■ Exercise brief: As the answer, give exactly the lines of the records below from the one with "isparo y no" through the one with "das sind wir.", ends included and pictures left out.

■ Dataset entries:

+ + + + + + +

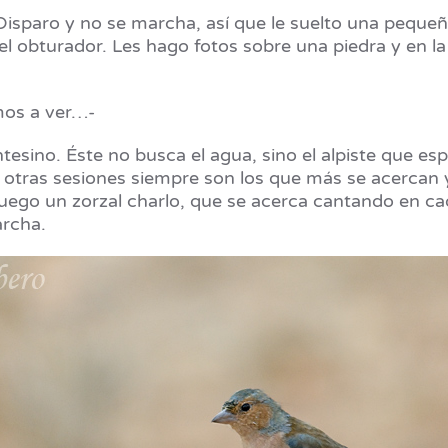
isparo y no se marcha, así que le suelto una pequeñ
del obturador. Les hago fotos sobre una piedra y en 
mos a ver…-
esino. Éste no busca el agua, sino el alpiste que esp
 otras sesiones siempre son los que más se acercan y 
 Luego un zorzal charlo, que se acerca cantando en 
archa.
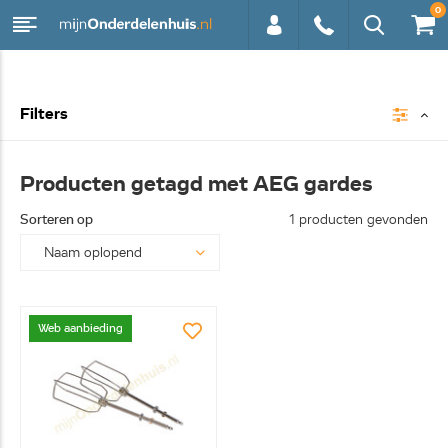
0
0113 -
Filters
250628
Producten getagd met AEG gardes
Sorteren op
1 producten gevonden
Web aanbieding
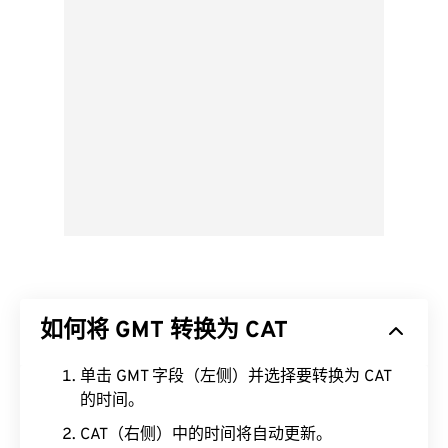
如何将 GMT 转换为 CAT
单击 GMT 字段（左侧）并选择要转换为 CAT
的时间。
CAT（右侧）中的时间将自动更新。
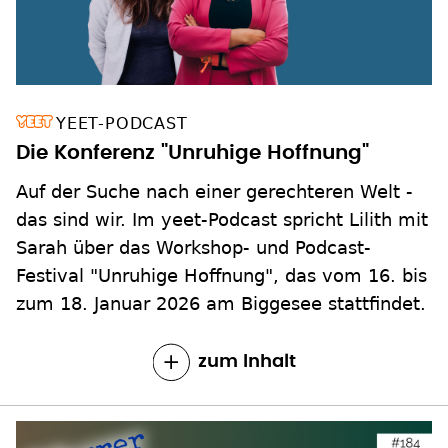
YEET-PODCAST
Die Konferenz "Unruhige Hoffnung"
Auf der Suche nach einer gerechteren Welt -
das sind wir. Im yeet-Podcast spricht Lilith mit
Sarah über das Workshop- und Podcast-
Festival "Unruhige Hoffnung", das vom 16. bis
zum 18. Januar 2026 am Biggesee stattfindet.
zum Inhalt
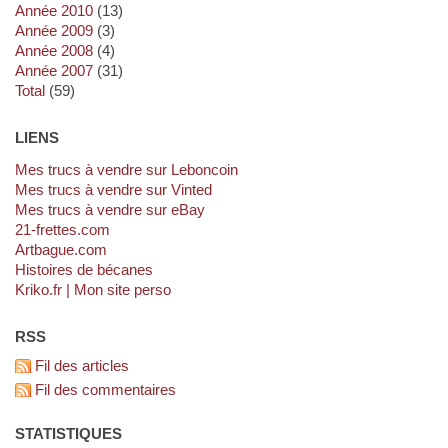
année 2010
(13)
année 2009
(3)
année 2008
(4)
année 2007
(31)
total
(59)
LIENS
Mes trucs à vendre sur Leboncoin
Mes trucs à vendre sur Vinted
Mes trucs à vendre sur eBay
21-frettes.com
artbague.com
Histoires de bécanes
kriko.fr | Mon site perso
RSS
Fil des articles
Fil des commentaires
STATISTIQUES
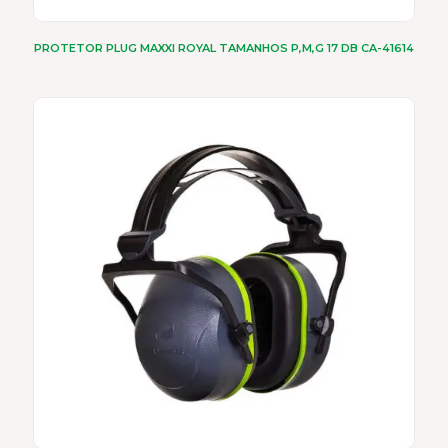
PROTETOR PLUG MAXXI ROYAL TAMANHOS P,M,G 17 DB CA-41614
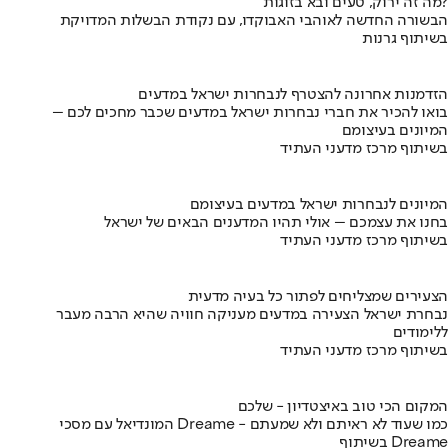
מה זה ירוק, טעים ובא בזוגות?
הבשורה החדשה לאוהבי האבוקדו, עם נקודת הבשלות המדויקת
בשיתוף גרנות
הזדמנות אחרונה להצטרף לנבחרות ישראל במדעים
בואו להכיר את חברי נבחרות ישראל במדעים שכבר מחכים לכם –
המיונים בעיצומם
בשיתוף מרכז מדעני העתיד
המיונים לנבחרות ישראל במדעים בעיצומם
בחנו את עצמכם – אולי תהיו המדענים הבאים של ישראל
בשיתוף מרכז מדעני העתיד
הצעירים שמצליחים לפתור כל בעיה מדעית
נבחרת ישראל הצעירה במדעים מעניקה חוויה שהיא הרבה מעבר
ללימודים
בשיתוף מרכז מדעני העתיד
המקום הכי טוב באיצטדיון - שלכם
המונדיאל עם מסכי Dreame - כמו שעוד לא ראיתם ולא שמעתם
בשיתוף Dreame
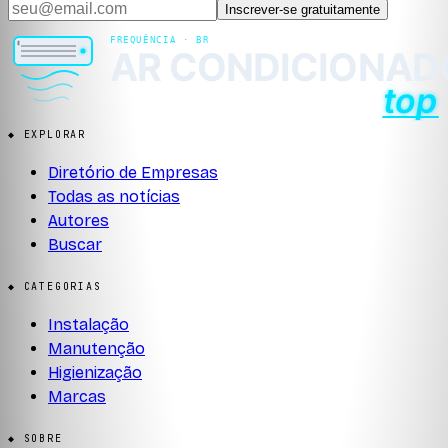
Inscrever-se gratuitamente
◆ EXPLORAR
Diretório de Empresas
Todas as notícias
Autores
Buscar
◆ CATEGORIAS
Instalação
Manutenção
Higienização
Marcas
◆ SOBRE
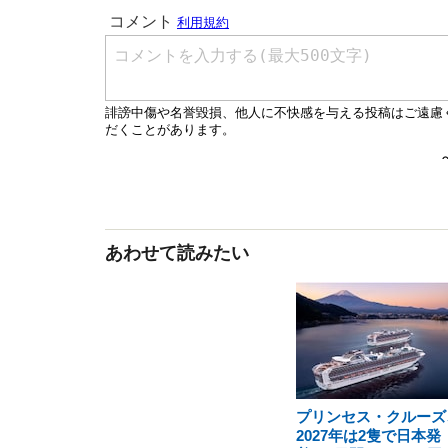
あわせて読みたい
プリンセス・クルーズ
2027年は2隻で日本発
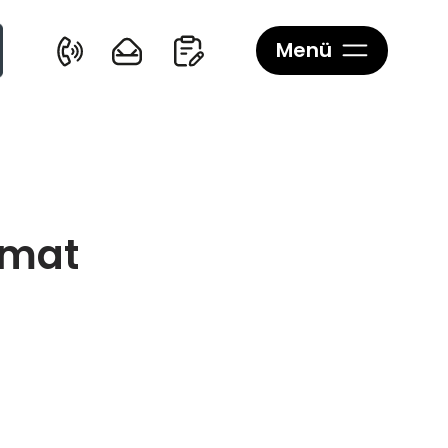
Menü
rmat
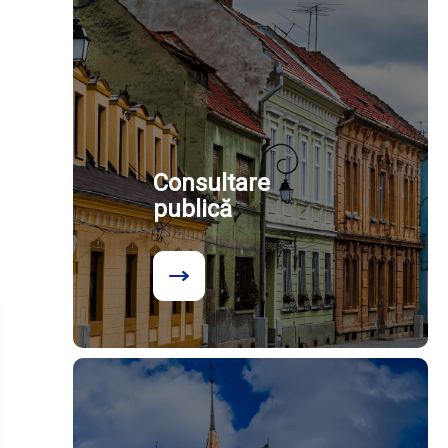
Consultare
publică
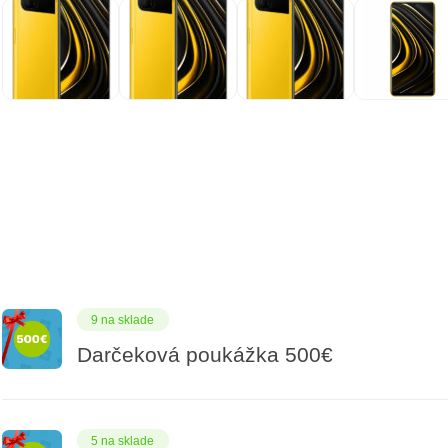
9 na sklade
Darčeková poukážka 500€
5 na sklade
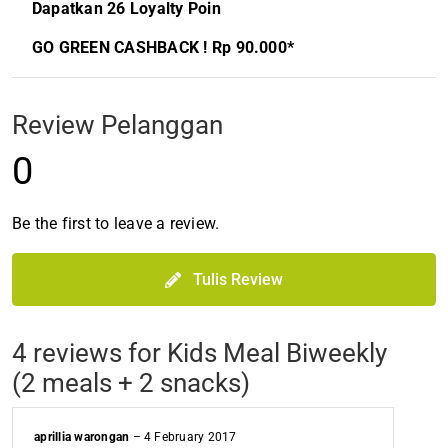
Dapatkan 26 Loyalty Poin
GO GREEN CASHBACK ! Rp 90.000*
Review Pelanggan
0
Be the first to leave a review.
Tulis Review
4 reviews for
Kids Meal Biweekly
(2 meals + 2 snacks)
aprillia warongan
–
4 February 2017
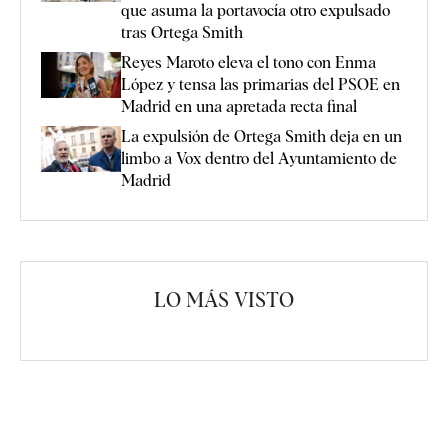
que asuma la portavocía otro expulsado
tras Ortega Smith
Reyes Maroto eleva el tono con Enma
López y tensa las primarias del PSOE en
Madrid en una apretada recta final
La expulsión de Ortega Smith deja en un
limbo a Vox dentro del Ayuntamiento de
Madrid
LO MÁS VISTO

+ + + + + + +

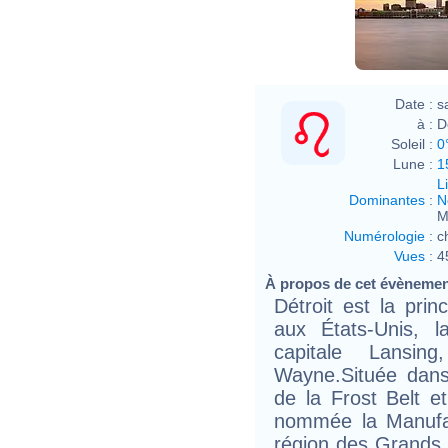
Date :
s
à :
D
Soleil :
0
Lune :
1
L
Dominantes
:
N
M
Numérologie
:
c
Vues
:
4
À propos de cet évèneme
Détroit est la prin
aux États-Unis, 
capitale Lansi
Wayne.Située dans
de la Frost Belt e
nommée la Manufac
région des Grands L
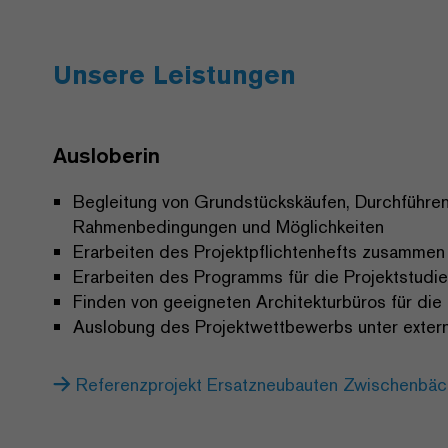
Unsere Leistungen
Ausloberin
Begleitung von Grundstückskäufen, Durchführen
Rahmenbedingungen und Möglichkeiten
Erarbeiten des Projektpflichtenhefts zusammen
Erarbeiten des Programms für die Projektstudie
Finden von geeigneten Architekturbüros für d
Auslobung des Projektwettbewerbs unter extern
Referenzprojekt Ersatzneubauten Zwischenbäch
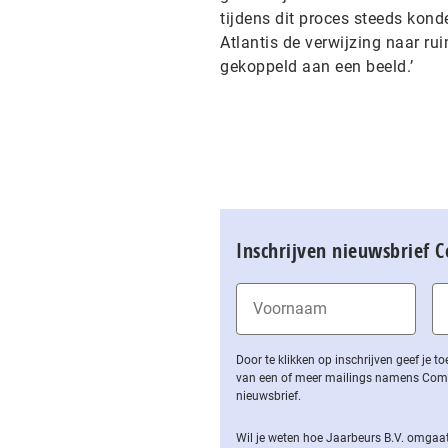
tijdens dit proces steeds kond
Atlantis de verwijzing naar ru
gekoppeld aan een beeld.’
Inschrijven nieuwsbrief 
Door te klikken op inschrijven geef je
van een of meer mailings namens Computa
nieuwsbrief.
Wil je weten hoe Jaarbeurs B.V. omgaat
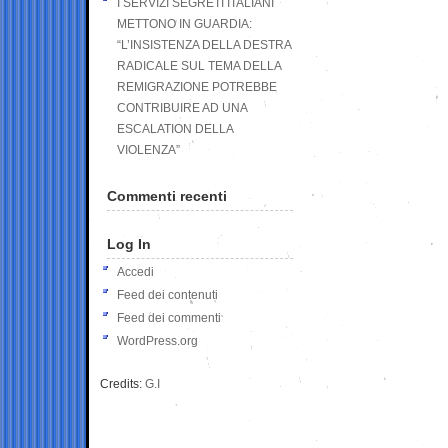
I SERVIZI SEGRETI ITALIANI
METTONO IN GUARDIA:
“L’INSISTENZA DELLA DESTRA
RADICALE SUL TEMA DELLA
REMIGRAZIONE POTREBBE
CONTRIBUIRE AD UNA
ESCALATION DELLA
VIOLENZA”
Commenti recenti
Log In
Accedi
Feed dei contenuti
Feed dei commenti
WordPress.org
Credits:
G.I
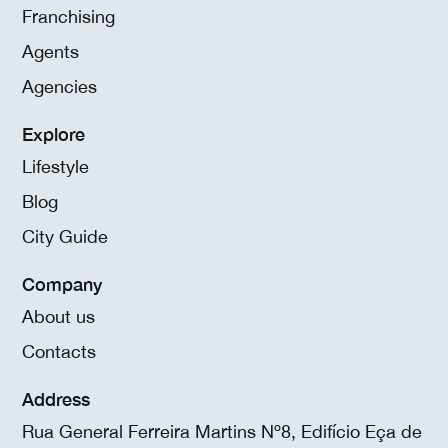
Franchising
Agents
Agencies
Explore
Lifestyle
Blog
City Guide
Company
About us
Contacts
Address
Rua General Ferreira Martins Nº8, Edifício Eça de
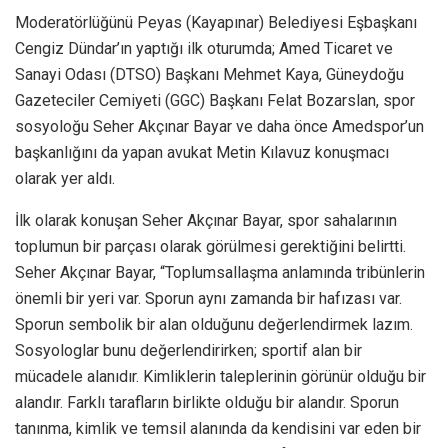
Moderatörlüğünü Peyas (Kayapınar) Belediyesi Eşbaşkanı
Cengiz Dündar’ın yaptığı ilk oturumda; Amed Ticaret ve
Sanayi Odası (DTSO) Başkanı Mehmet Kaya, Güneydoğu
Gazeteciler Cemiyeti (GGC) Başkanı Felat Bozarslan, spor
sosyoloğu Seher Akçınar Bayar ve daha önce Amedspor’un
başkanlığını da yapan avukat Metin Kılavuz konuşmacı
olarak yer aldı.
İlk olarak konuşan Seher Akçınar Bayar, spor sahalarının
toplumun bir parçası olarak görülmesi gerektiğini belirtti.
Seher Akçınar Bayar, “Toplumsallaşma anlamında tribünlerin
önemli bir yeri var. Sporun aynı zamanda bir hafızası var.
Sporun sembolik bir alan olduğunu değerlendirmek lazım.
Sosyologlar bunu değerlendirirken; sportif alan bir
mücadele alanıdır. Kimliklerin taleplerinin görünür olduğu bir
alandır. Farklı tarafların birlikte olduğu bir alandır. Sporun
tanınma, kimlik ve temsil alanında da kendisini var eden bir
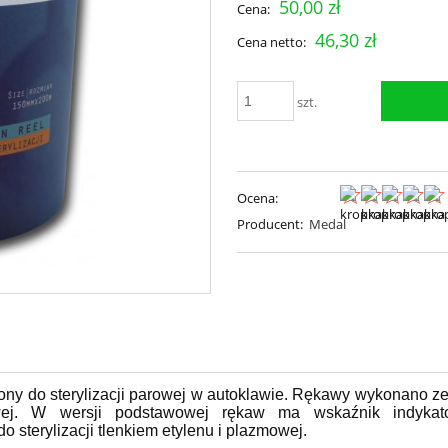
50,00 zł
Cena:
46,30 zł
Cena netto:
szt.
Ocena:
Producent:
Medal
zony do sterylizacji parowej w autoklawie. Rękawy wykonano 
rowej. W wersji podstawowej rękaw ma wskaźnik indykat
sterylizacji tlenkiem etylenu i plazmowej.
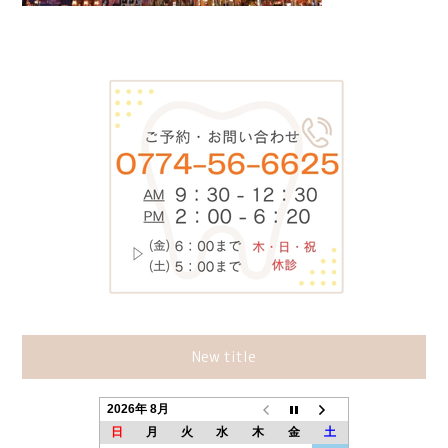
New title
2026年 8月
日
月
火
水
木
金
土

+ + + + + + +

■ Solution to this exercise:
isparo y no se marcha, así que le suelto una pequeñ
del obturador. Les hago fotos sobre una piedra y en 
mos a ver…-
esino. Éste no busca el agua, sino el alpiste que esp
 otras sesiones siempre son los que más se acercan y 
 Luego un zorzal charlo, que se acerca cantando en 
archa.
0
0113 -
Filters
250628
Producten getagd met AEG gardes
Sorteren op
1 producten gevonden
Web aanbieding
如何将 GMT 转换为 CAT
单击 GMT 字段（左侧）并选择要转换为 CAT
的时间。
CAT（右侧）中的时间将自动更新。
YEET-PODCAST
Die Konferenz "Unruhige Hoffnung"
Auf der Suche nach einer gerechteren Welt -
das sind wir. Im yeet-Podcast spricht Lilith mit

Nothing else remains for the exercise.